February 6, 2008 – Ash Wednesday
Ash Wednesday at last. Lent really is here now, and it’s one, slow, steady progression from now to Easter. I like that idea in theory, anyway…that idea of unremitting progress toward a holy day…except that Lent is not as even and unpunctuated a progression as that makes it sound like. It has its particular days that I especially anticipate or am formed by or just outright treasure. I never tried ranking those days up until now; but were I to do so, I think today–Ash Wednesday–would be #2 on the list after Good Friday.

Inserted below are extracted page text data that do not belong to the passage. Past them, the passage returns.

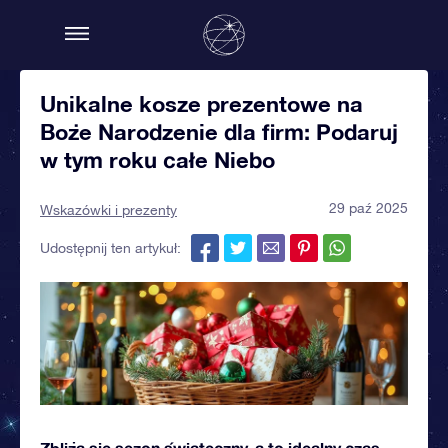
Unikalne kosze prezentowe na
Boże Narodzenie dla firm: Podaruj
w tym roku całe Niebo
29 paź 2025
Wskazówki i prezenty
Udostępnij ten artykuł:
Zbliża się sezon świąteczny, a to idealny czas,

I travel about a good deal in conjunction with my work; but every week that I am at home is marked by one immutable event. Every Wednesday in every week that I am here, I go to Ruthe’s. Like Sam and me, she and her husband live deep in the country in an area considerably north of Memphis, TN and only slightly east of the Mississippi River. I’ve been going tp Ruthe’s on Wednesdays for so many years now that neither of us can remember when we commenced.

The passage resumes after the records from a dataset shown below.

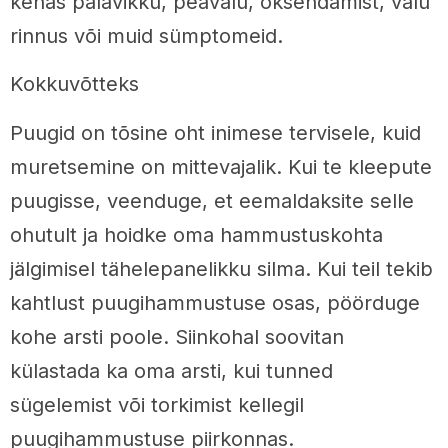
kehas palavikku, peavalu, oksendamist, valu
rinnus või muid sümptomeid.
Kokkuvõtteks
Puugid on tõsine oht inimese tervisele, kuid
muretsemine on mittevajalik. Kui te kleepute
puugisse, veenduge, et eemaldaksite selle
ohutult ja hoidke oma hammustuskohta
jälgimisel tähelepanelikku silma. Kui teil tekib
kahtlust puugihammustuse osas, pöörduge
kohe arsti poole. Siinkohal soovitan
külastada ka oma arsti, kui tunned
sügelemist või torkimist kellegil
puugihammustuse piirkonnas.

I am what we Epicopalians call a LEM, or a Lay Eucharist Minister, which means that I am licensed by the Church to take the eucharist or mass or communion or Lord’s supper, by whatever name one may choose, to shut-ins and the sick. Ruthe is both, being wheelchair and house-bound by a progressive and degenerative illness. How I got lucky enough or blessed enough to be assigned to her is beyond me. I only know she has become my soul-mate in the faith and my prayer partner and friend. And each year, on Ash Wednesday, we celebrate together, over the eucharist wine and bread, our amazement that once more we are to walk through Lent together.

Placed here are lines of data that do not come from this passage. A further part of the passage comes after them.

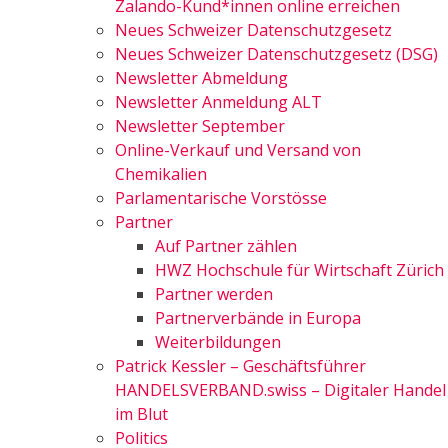
Zalando-Kund*innen online erreichen
Neues Schweizer Datenschutzgesetz
Neues Schweizer Datenschutzgesetz (DSG)
Newsletter Abmeldung
Newsletter Anmeldung ALT
Newsletter September
Online-Verkauf und Versand von
Chemikalien
Parlamentarische Vorstösse
Partner
Auf Partner zählen
HWZ Hochschule für Wirtschaft Zürich
Partner werden
Partnerverbände in Europa
Weiterbildungen
Patrick Kessler – Geschäftsführer
HANDELSVERBAND.swiss – Digitaler Handel
im Blut
Politics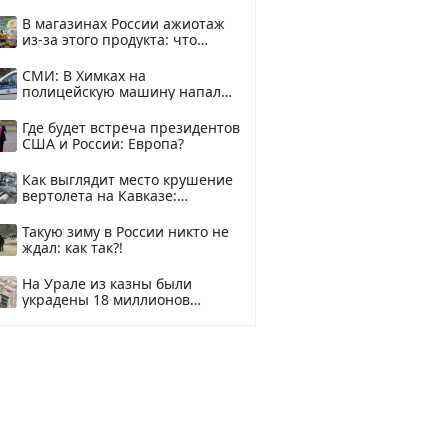
В магазинах России ажиотаж
из-за этого продукта: что
купить?
СМИ: В Химках на
полицейскую машину напали
и подожгли.
Где будет встреча президентов
США и России: Европа?
Как выглядит место крушение
вертолета на Кавказе:
смотреть
Такую зиму в России никто не
ждал: как так?!
На Урале из казны были
украдены 18 миллионов
рублей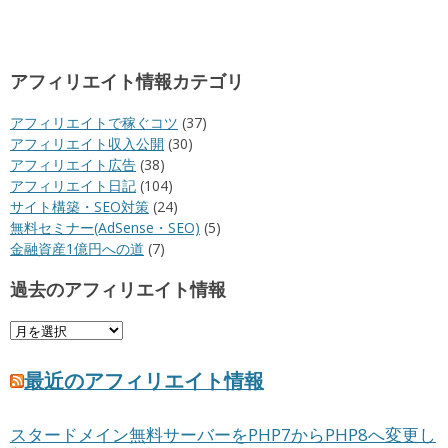
アフィリエイト情報カテゴリ
アフィリエイトで稼ぐコツ
(37)
アフィリエイト収入公開
(30)
アフィリエイト広告
(38)
アフィリエイト日記
(104)
サイト構築・SEO対策
(24)
無料セミナー(AdSense・SEO)
(5)
金融資産1億円への道
(7)
過去のアフィリエイト情報
過
去
の
最近のアフィリエイト情報
ア
フ
スタードメイン無料サーバーをPHP7からPHP8へ変更し
ィ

This morning or at lunch or this evening, Christians all over the world will go to their church buildings and sit among their fellow-congregants and say the words of the ancient prayers and then receive the mark of the cross written in ashes on their foreheads. Ruthe can’t do that, and I won’t. Instead, in just a little while, I will go to her house, my eucharist kit in hand, and I will spread the communion vessels and gifts there on a small table she has reserved for that use. Before I get there, however…and just about now, I suspect…Ruthe will have rolled herself over to the fireplace and begin our service even before I arrive.
Every year, on Palm Sunday, I carry home with me a palm cross or two, taking them to Ruthe on the following Wednesday. She saves them back in a special place, saves them against this day. She’ll take them with her today as she rolls to her fireplace; and she’ll burn them there. The cross triumphant is gone for these next almost seven weeks, the ashes of its loss becoming the visible signs of our sorrow. This afternoon, when I arrive, the burnt remains of last year’s glory will be in a tiny bowl on our small altar, waiting there for us. And we will say the prayers together and I will read the ancient scriptures foretelling this. Then Ruthe will take the little bowl, and we will lay upon each other’s foreheads the mark of our faith. After that, we will celebrate the mass, and I will go quietly home. There will be nothing left to say. It has begun again, this measuring of our years.